During the first training run, I discovered that the loss was not decreasing as expected. I was afraid that the data set contained some irregularities. An automatic check of the quality of the audio files didn't reveal any abnormality. I created a python script to do a manual hearing of the audio files. The program play-wavs.py
is included in the script folder of the present repository. I discovered that in the first 500 male audio files, 32 were female voices. I estimated that in the male dataset about 2.560 files are female. I tried several scripts to identify the files with female voices, based on pitch or other speech parameters, without success. Finally I found a pretrained AI model on HuggingFace to do the job. I assembled my findings in the Wiki-Page Voice Gender Classifier.
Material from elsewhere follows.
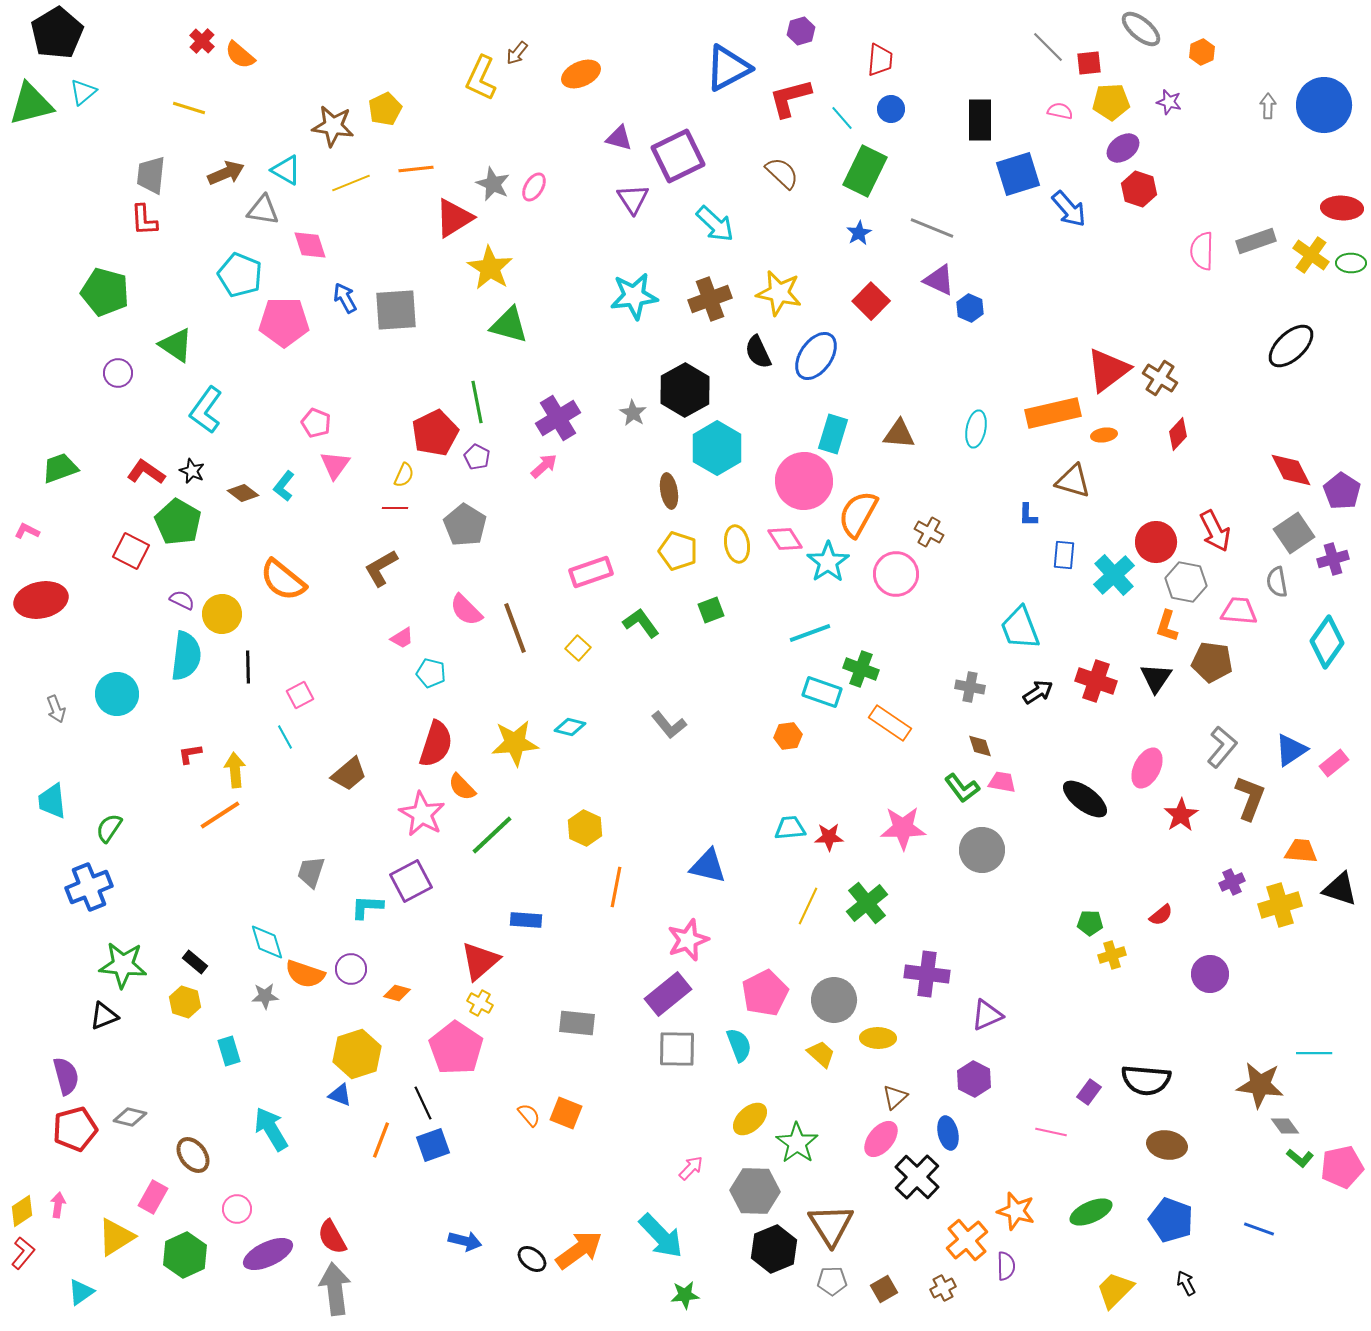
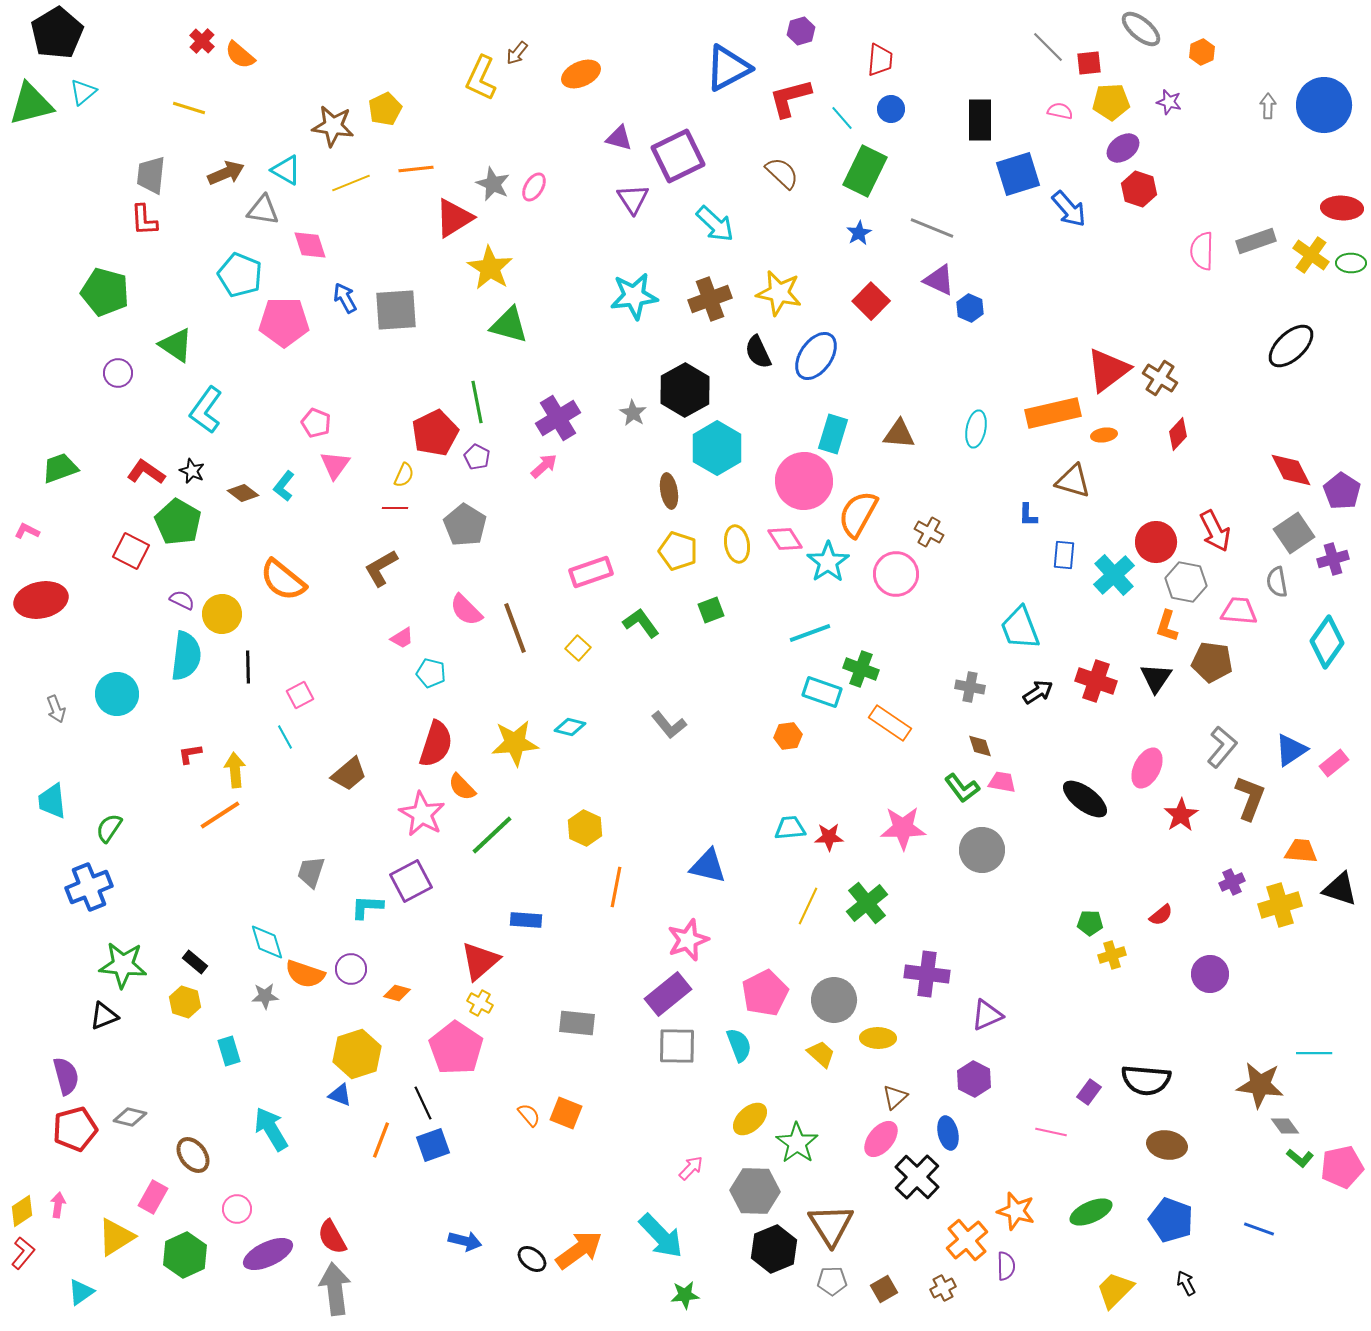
gray square at (677, 1049): moved 3 px up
Nevertheless, I continued the training of the male voice during 5 days up to the threshold of 50,000 steps. I will clean the dataset with a python script using the gender classifier AI model before executing a final training to obtain the expected quality. Finally, there were less female samples as estimated, about 800 in total. For the final training with the male voice, I used only 32.000 samples to optimize the steps during the process. 1% of 32.000 = 320 evaluation samples; all numbers are multiples of the batch-sizes 32 and 16.